Im located just outside Buffalo NY
I train in Taekwondo and I just achieved green belt status on Thursday April 30,2009.  

Nice to meet ya'll!


----------



## Bill Mattocks (May 2, 2009)

Welcome!


----------



## seasoned (May 2, 2009)

Welcome aboard ShelleyK.


----------



## ShelleyK (May 2, 2009)

Thank you


----------



## terryl965 (May 3, 2009)

Welcome Shelley and enjoy the site.


----------



## Sukerkin (May 3, 2009)

Welcome indeed.  I'm sure you'll find much to read and enjoy here at *MT* and we shall look forward to seeing some of the fruits of your labours on Cap'n Bob's wedding day .


----------



## bluekey88 (May 3, 2009)

Welcome!


----------



## Brian R. VanCise (May 3, 2009)

Welcome to MartialTalk!


----------



## stickarts (May 3, 2009)

Welcome to MT!


----------



## ShelleyK (May 3, 2009)

Thanks everyone


----------



## Bob Hubbard (May 3, 2009)

Shelley is also an awesome photographer, just shot Susan and I's wedding yesterday.


----------



## morph4me (May 3, 2009)

Hello Shelly, welcome to MT


----------



## just2kicku (May 3, 2009)

Welcome aboard!


----------



## IcemanSK (May 3, 2009)

Welcome to MT, Miss K :ultracool


----------



## ShelleyK (May 3, 2009)

Thanks Iceman


----------



## MJS (May 3, 2009)

Welcome! 

Mike


----------



## Jade Tigress (May 4, 2009)

Welcome to Martial Talk!!! Happy posting!


----------



## ShelleyK (May 4, 2009)

Thanks for the warm welcomes


----------



## arnisador (May 4, 2009)

Welcome!
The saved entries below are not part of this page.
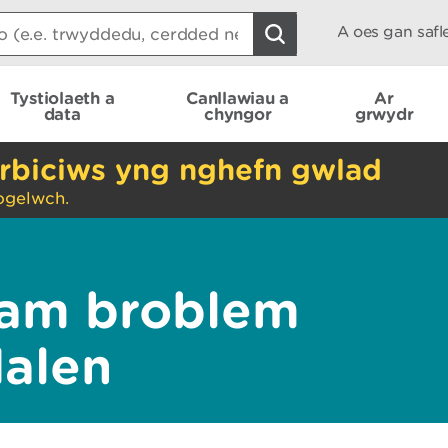
A oes gan saf
Tystiolaeth a
Canllawiau a
Ar
data
chyngor
grwydr
rbiciws yng nghefn gwlad
ogelwch.
am broblem
dalen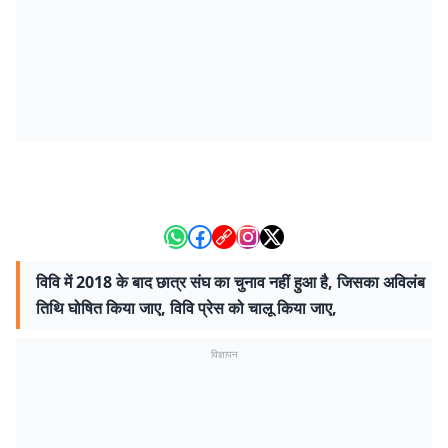
विवि में 2018 के बाद छात्र संघ का चुनाव नहीं हुआ है, जिसका अविलंब
तिथि घोषित किया जाए, विवि प्रेस को चालू किया जाए,
विज्ञापन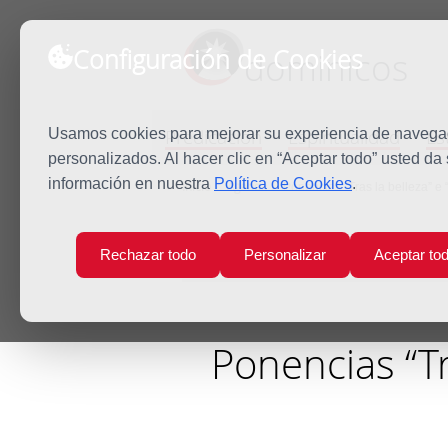
Configuración de Cookies
dominicos
Predicación
Espiritualidad
Es
Usamos cookies para mejorar su experiencia de navegaci
personalizados. Al hacer clic en “Aceptar todo” usted da
información en nuestra
Política de Cookies
.
Inicio
Agenda
Ponencias “Tras la belleza” e 
Rechazar todo
Personalizar
Aceptar to
Ponencias “Tr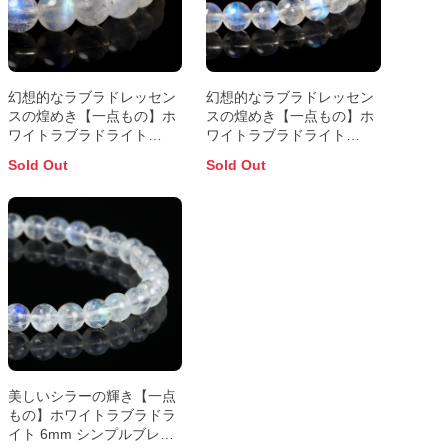
幻想的なラブラドレッセン
幻想的なラブラドレッセン
スの煌めき【一点もの】ホ
スの煌めき【一点もの】ホ
ワイトラブラドライト
ワイトラブラドライト
8mm シンプルブレスレッ
6mm シンプルブレスレッ
Sold Out
Sold Out
ト【鑑別書付き】
ト【鑑別書付き】
美しいシラーの輝き【一点
もの】ホワイトラブラドラ
イト 6mm シンプルブレス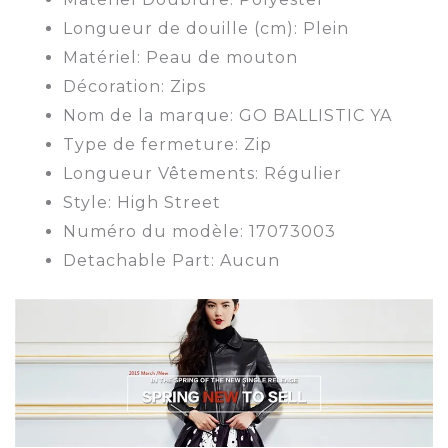
Longueur de douille (cm): Plein
Matériel: Peau de mouton
Décoration: Zips
Nom de la marque: GO BALLISTIC YA
Type de fermeture: Zip
Longueur Vêtements: Régulier
Style: High Street
Numéro du modèle: 17073003
Detachable Part: Aucun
Heh, funny to have met you IRL before meeting you here!


----------



## ShelleyK (May 4, 2009)

Well I  hope I made a good impression!!


----------



## 14 Kempo (May 6, 2009)

Hello and welcome to MartialTalk ... enjoy!


----------



## Tensei85 (Jun 3, 2009)

Hey, by the way your photo shots are awesome! Probably the best I've seen.
Awesome work!


----------



## ShelleyK (Jun 4, 2009)

Thank you so much!!!


----------



## HKphooey (Jun 4, 2009)

Whatz up?!  Welcome to MT!


----------



## Jack Meower (Jun 5, 2009)

Welcome!


----------